Yes, it’s because be
has a higher purpose than for use with Pyblish alone and families is Pyblish-specific. Here, it has to do with the binding between an item in the inventory and its template.
Any item in the inventory under characters
will be assigned the corresponding template. The 0-1-2
are the positional arguments you type at the command-line, in this case 0=thedeal
, 1=ben
and 2=mudeling
.
We could use the last argument to determine the family.
if os.environ["FAMILY"] == "mudeling":
family = "model"
That’s right, I haven’t yet discovered a compelling enough reason to limit the arguments beyond project and asset. In this case there’s one extra which we’ll use to determine family, but there could be any arbitrary amount based on what you are looking to do with it.
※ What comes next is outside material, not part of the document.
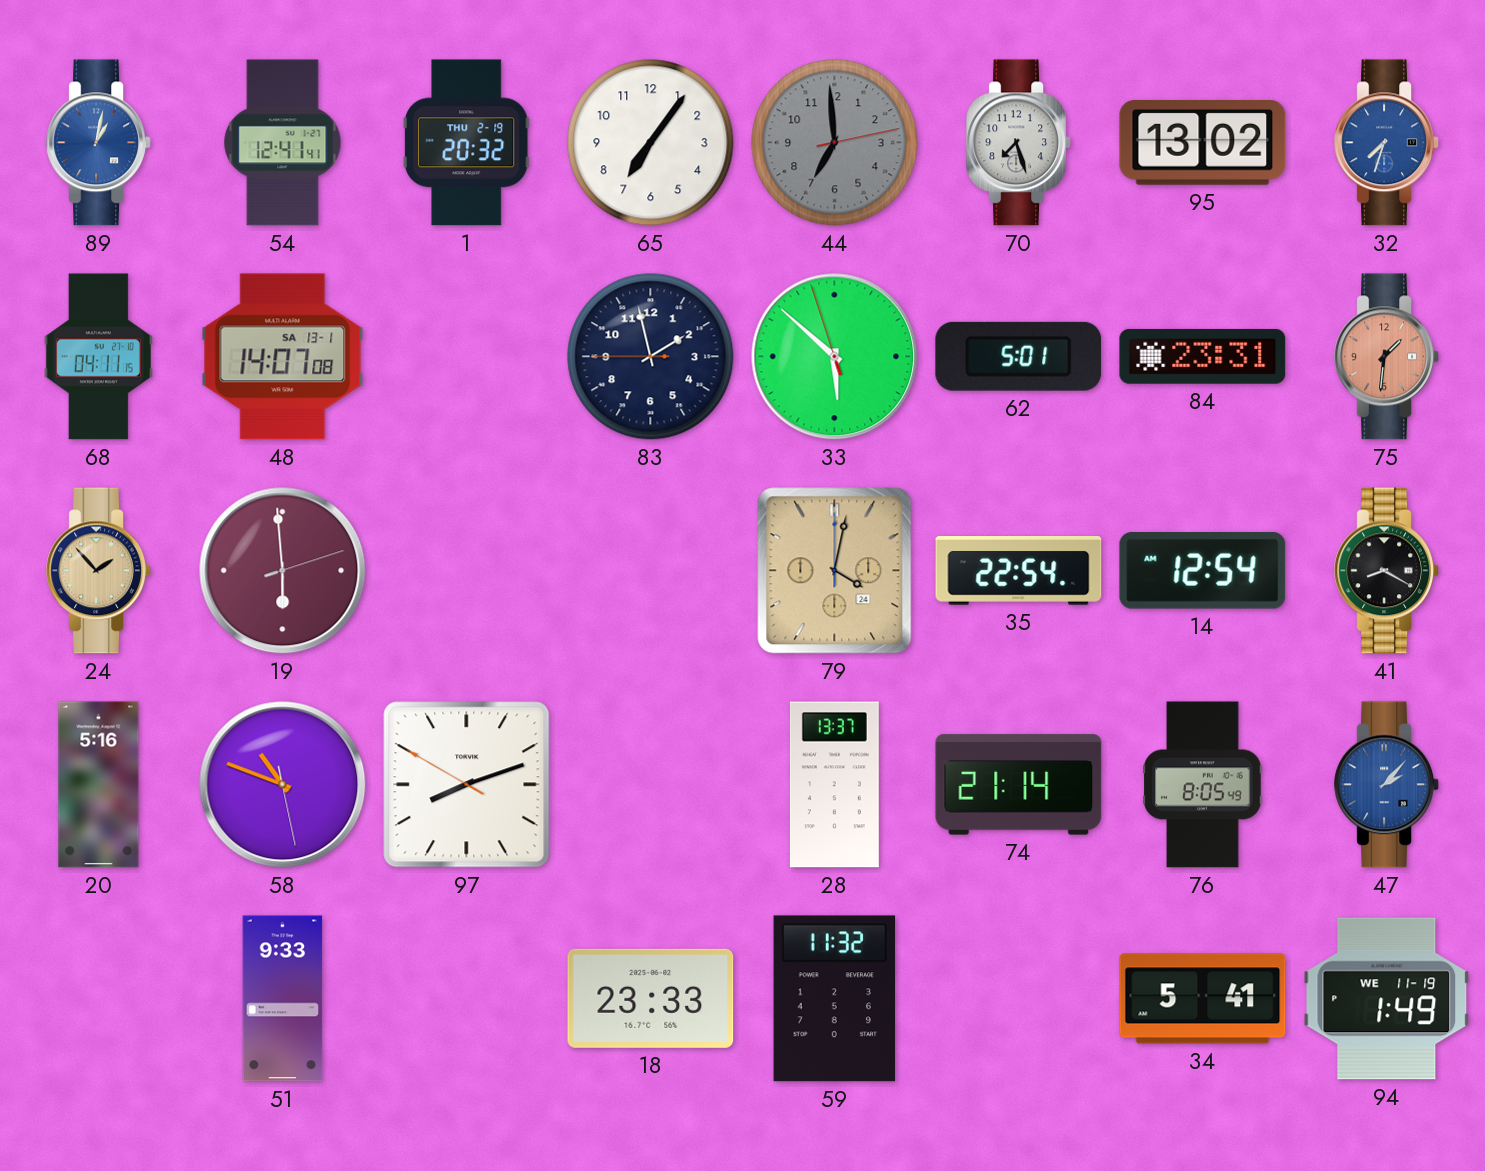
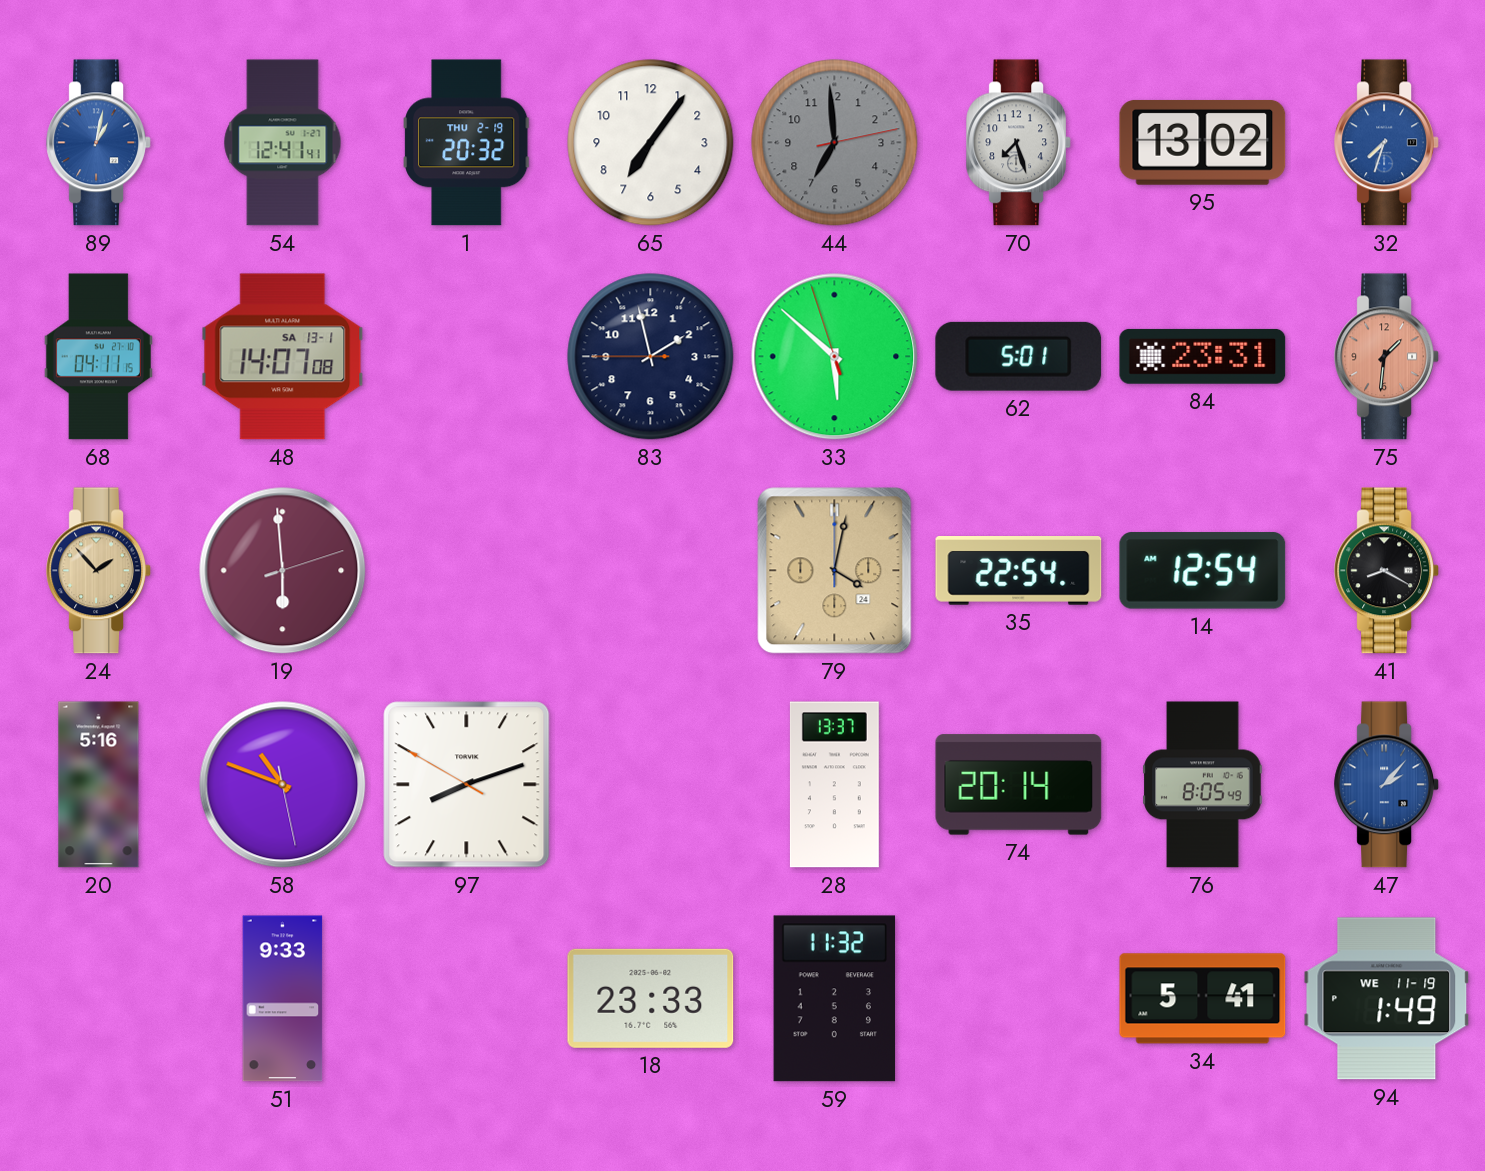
74: 21:14 -> 20:14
The safety net in this case is the fact that it alerts you to the fact that a new development directory would be created here, and that you wouldn’t be entering an existing one.
In a larger environment, I’d also like the non-mandatory argument to be fully optional and instead default to who’s asking. An animator for example would head into animation
whereas a modeler into modeling
, unless they specified otherwise.
Have a look here for how that could work.
I realise you haven’t yet worked with initialisation and that it can be hard to picture what you would be given in return because of that. It would be quite the task however to tell and easier to show, and since we’ve got our demo project for exactly this purpose I figured it would be a good environment in which to demonstrate it.
So, we could either a) discard it, do what we know, or b) taste it, discover what we’ve missed.
As it’s your baby, I’ll leave the decision to you.